Hello!
Version
stable-x86_64-unknown-linux-gnu (default)
rustc 1.66.0 (69f9c33d7 2022-12-12)
Problem
I came across an infinite loop bug when I'm trying to unzipping an ASCII file whose size is larger than 4GB.
The following code is an example of my usage:
pub fn from_zip_file(file_path: String) -> Trace {
let zip_file =
fs::File::open(&file_path).expect(&format!("Could not open file {}", &file_path));
let mut zip_archive = zip::ZipArchive::new(zip_file)
.expect(&format!("Could not open archive {}", &file_path));
println!("Trace::from_zip_file: unzipping {}", &file_path);
let mut trace_file = zip_archive.by_index(0).unwrap();
let trace_file_path = trace_file.sanitized_name().to_str().unwrap().to_string();
println!("Trace::from_zip_file: unzipped {}", &file_path);
let mut trace_content = String::new();
trace_file
.read_to_string(&mut trace_content)
.expect(&format!("Could not read unzipped file {}", trace_file_path));
println!("Trace::from_zip_file: read_to_string {}", &file_path);
}
My program stuck at trace_file.read_to_string()
.
In order to investigate the problem, I analyzed the code carefully and find root cause in the bzip2 rust library.
Root Cause
The function read_to_string()
indirectly invokes std::io::default_read_to_end()
. The following is source of std::io::default_read_to_end()
:
// This uses an adaptive system to extend the vector when it fills. We want to
// avoid paying to allocate and zero a huge chunk of memory if the reader only
// has 4 bytes while still making large reads if the reader does have a ton
// of data to return. Simply tacking on an extra DEFAULT_BUF_SIZE space every
// time is 4,500 times (!) slower than a default reservation size of 32 if the
// reader has a very small amount of data to return.

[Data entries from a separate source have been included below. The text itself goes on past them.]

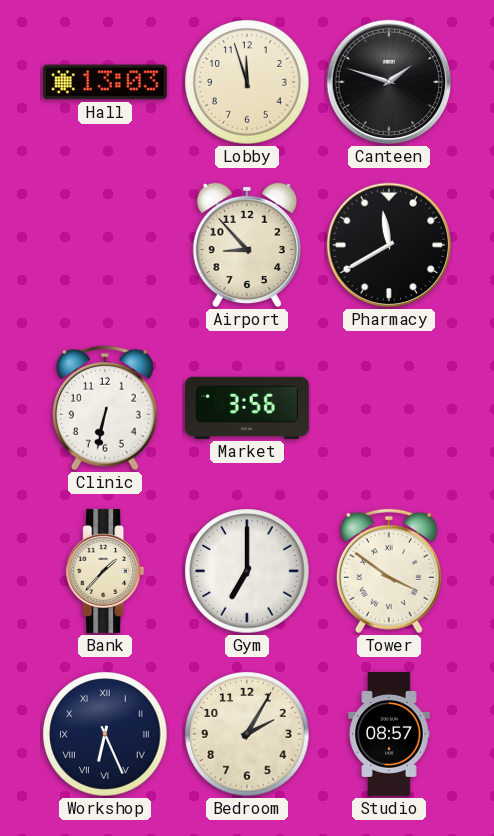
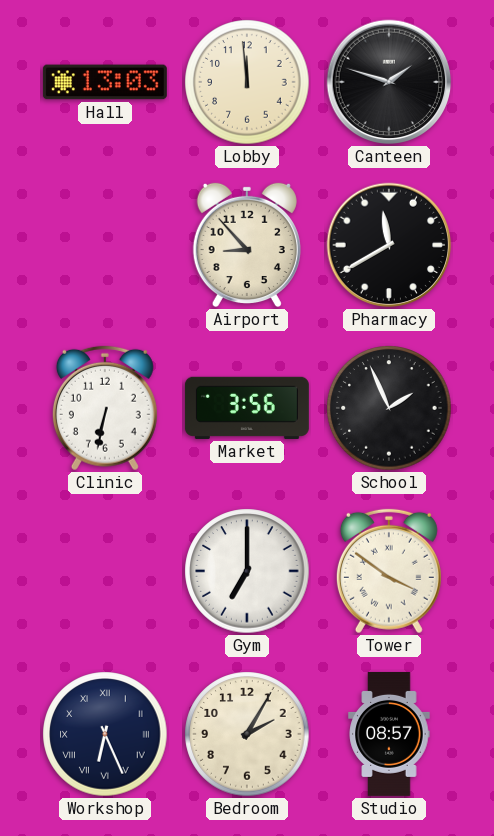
Lobby: 11:57 -> 11:59
School: none -> 1:56
Bank: 1:37 -> none
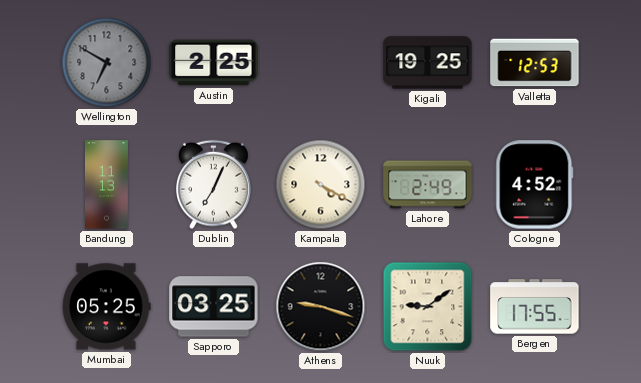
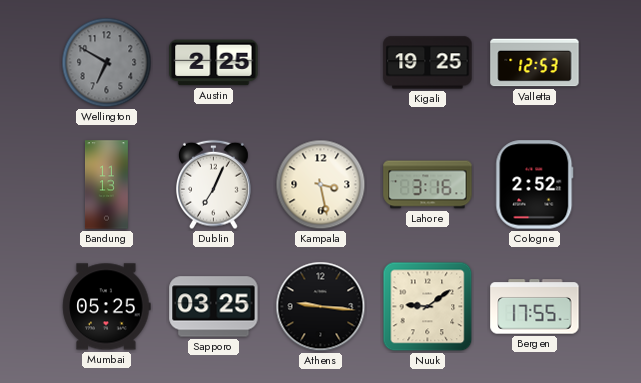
Kampala: 4:20 -> 3:28
Lahore: 2:49 -> 3:16
Cologne: 4:52 -> 2:52
Athens: 9:18 -> 9:16
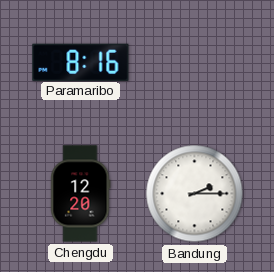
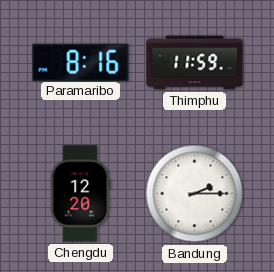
Thimphu: none -> 11:59
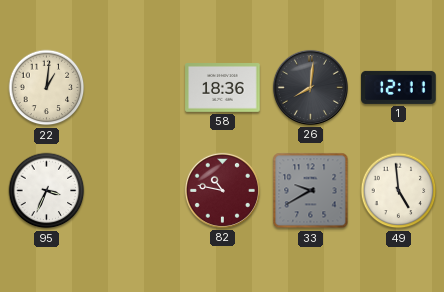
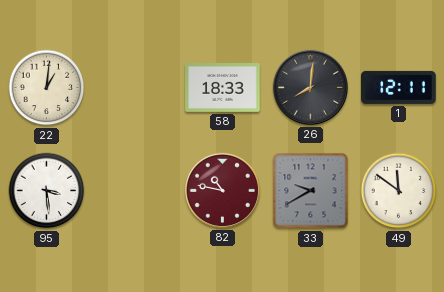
58: 18:36 -> 18:33
95: 3:34 -> 3:29
49: 4:59 -> 11:51
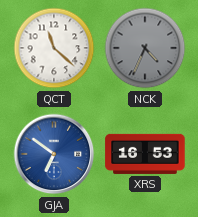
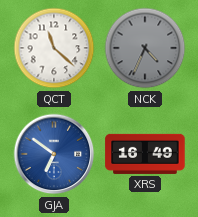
XRS: 16:53 -> 16:49
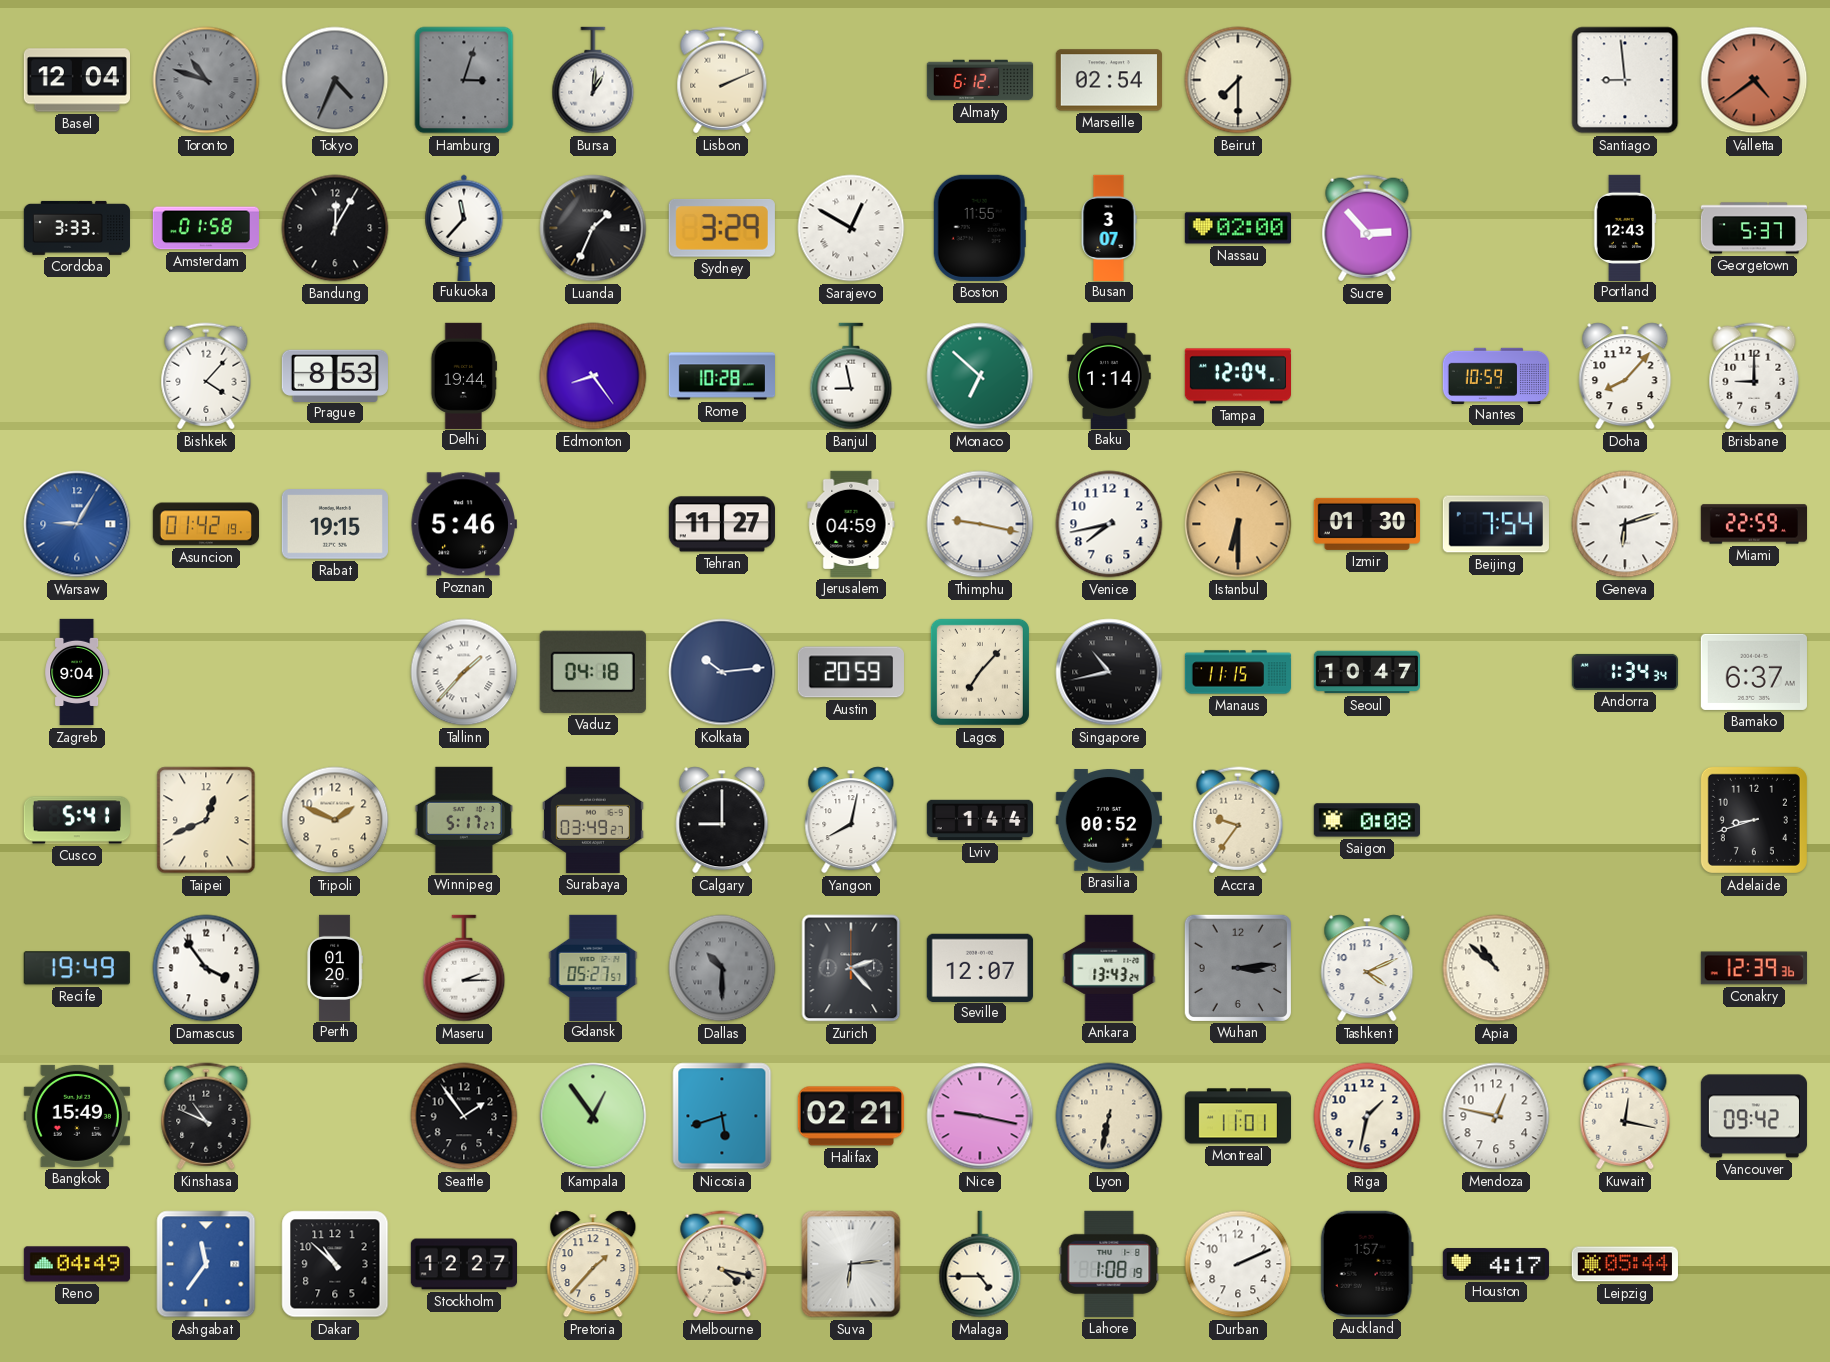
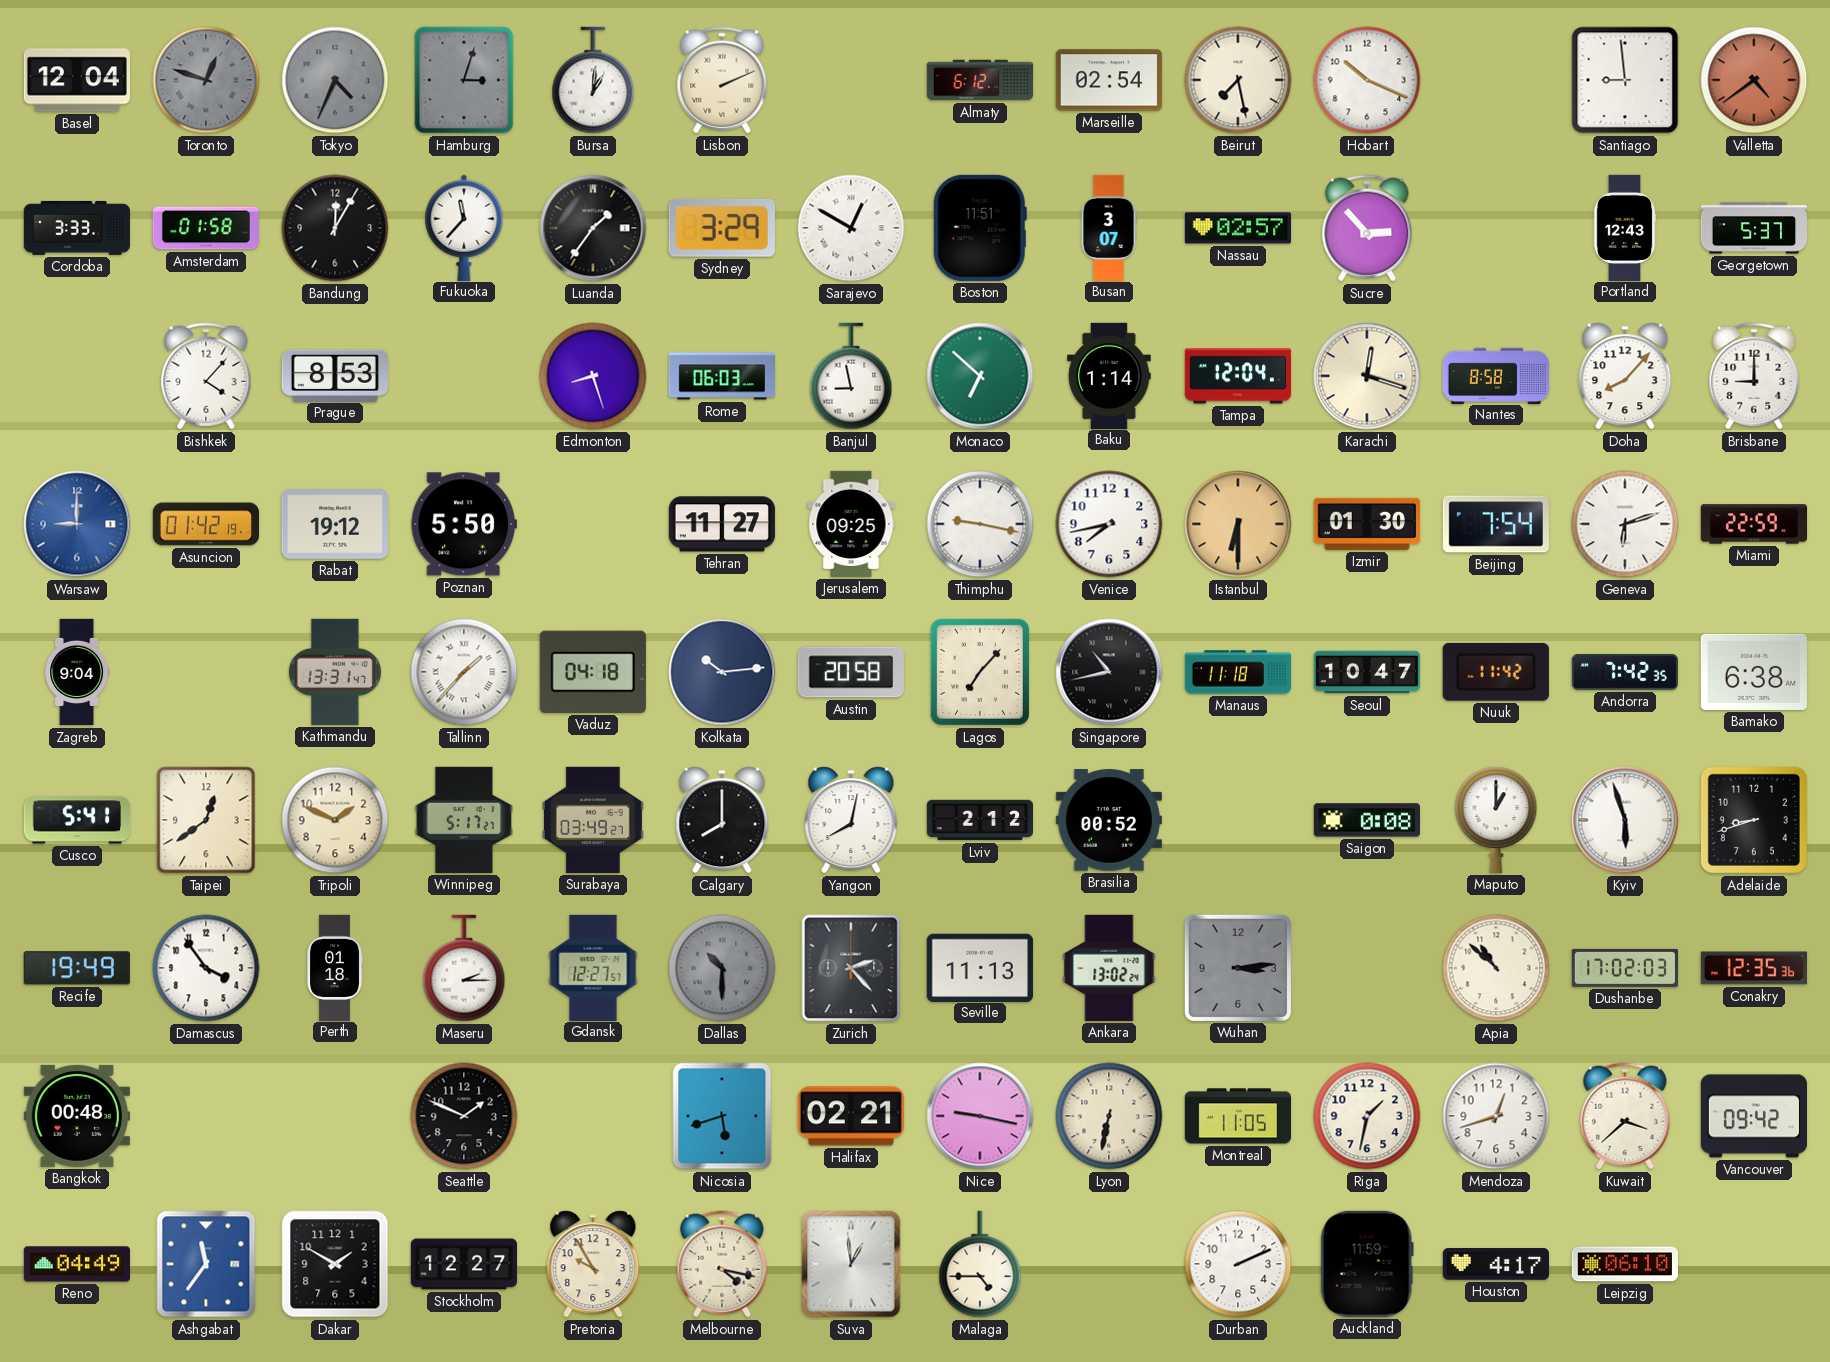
Toronto: 10:48 -> 12:48
Beirut: 7:30 -> 7:28
Hobart: none -> 10:19
Luanda: 1:34 -> 1:36
Boston: 11:55 -> 11:51
Nassau: 02:00 -> 02:57
Delhi: 19:44 -> none
Edmonton: 8:24 -> 8:27
Rome: 10:28 -> 06:03
Karachi: none -> 12:18
Nantes: 10:59 -> 8:58
Warsaw: 9:05 -> 9:00
Rabat: 19:15 -> 19:12
Poznan: 5:46 -> 5:50
Jerusalem: 04:59 -> 09:25
Kathmandu: none -> 13:31
Austin: 20:59 -> 20:58
Manaus: 11:15 -> 11:18
Nuuk: none -> 11:42
Andorra: 1:34 -> 7:42
Bamako: 6:37 -> 6:38
Taipei: 12:41 -> 12:39
Calgary: 9:00 -> 8:00
Lviv: 1:44 -> 2:12
Accra: 9:36 -> none
Maputo: none -> 1:00
Kyiv: none -> 5:57
Perth: 01:20 -> 01:18
Gdansk: 05:27 -> 12:27
Seville: 12:07 -> 11:13
Ankara: 13:43 -> 13:02
Tashkent: 4:11 -> none
Dushanbe: none -> 17:02
Conakry: 12:39 -> 12:35
Bangkok: 15:49 -> 00:48
Kinshasa: 10:49 -> none
Seattle: 1:54 -> 1:49
Kampala: 12:54 -> none
Montreal: 11:01 -> 11:05
Mendoza: 12:47 -> 12:42
Kuwait: 12:17 -> 3:38
Dakar: 10:52 -> 1:50
Pretoria: 1:37 -> 9:55
Suva: 6:14 -> 12:59
Lahore: 1:08 -> none
Auckland: 1:57 -> 11:59
Leipzig: 05:44 -> 06:10
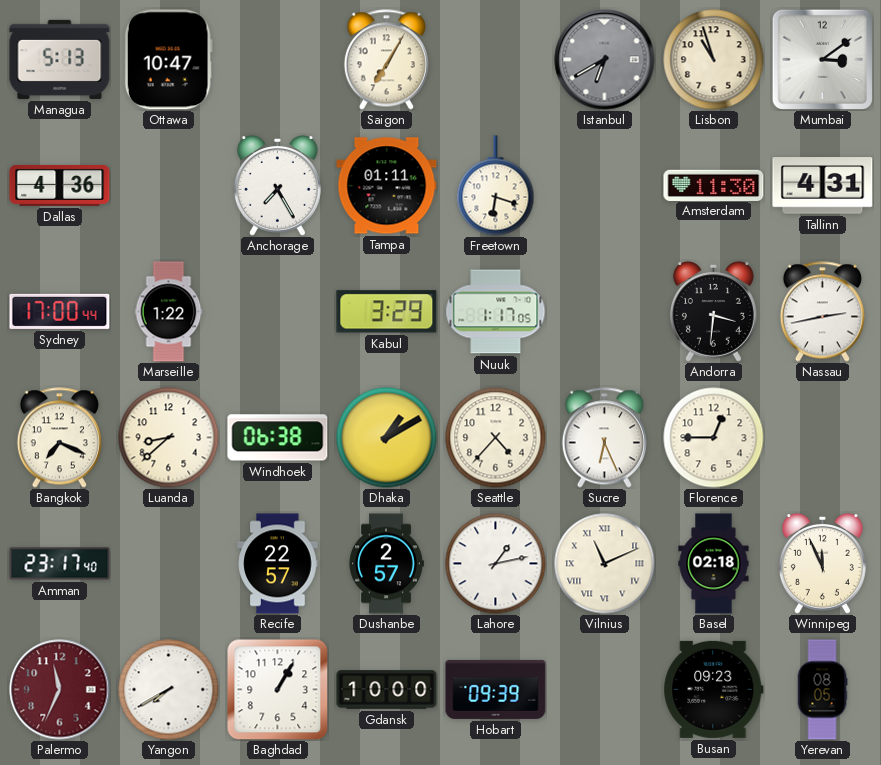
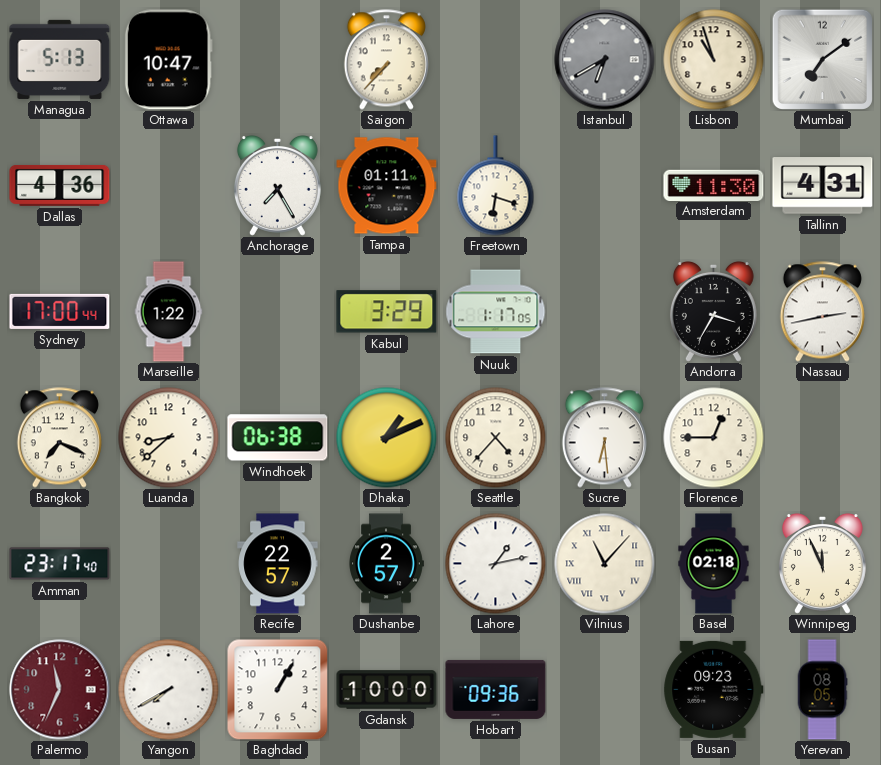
Saigon: 7:05 -> 7:37
Mumbai: 3:09 -> 7:09
Andorra: 3:31 -> 3:35
Dhaka: 1:10 -> 1:11
Sucre: 6:26 -> 6:29
Vilnius: 11:11 -> 11:07
Hobart: 09:39 -> 09:36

pub(crate) fn default_read_to_end<R: Read + ?Sized>(r: &mut R, buf: &mut Vec<u8>) -> Result<usize> {
let start_len = buf.len();
let start_cap = buf.capacity();
let mut initialized = 0; // Extra initialized bytes from previous loop iteration
loop {
if buf.len() == buf.capacity() {
buf.reserve(32); // buf is full, need more space
}
let mut read_buf: BorrowedBuf<'_> = buf.spare_capacity_mut().into();
// SAFETY: These bytes were initialized but not filled in the previous loop
unsafe {
read_buf.set_init(initialized);
}
let mut cursor = read_buf.unfilled();
match r.read_buf(cursor.reborrow()) {
Ok(()) => {}
Err(e) if e.kind() == ErrorKind::Interrupted => continue,
Err(e) => return Err(e),
}
if cursor.written() == 0 {
return Ok(buf.len() - start_len);
}
// store how much was initialized but not filled
initialized = cursor.init_ref().len();
// SAFETY: BorrowedBuf's invariants mean this much memory is initialized.
unsafe {
let new_len = read_buf.filled().len() + buf.len();
buf.set_len(new_len);
}
if buf.len() == buf.capacity() && buf.capacity() == start_cap {
// The buffer might be an exact fit. Let's read into a probe buffer
// and see if it returns `Ok(0)`. If so, we've avoided an
// unnecessary doubling of the capacity. But if not, append the
// probe buffer to the primary buffer and let its capacity grow.
let mut probe = [0u8; 32];
loop {
match r.read(&mut probe) {
Ok(0) => return Ok(buf.len() - start_len),
Ok(n) => {
buf.extend_from_slice(&probe[..n]);
break;
}
Err(ref e) if e.kind() == ErrorKind::Interrupted => continue,
Err(e) => return Err(e),
}
}
}
}
}
The stdlib function std::io::default_read_to_end()
double the buffer's capacity every time when it's full. As the buffer's initial capacity is 32, the capacity of the Vec
buf will always be a power of two.
As my ASCII file to be unzipped is a little larger than 4GB (0x1_0000_0000h, 4294967296). The capacity of buffer will be extended to 8GB (0x2_0000_0000h, 8589934592).
In default_read_to_end()
, the read_buf
as BorrowedBuf
is borrowed from the original buffer, indicating the start of spare space in buf
.
There exists a time when read_buf.len()
is exactly 0x1_0000_0000 and buf.len()
is 0x2_0000_0000, which means first half part of buf
is all unzipped data and last half part is available spare space for filling unzipped data.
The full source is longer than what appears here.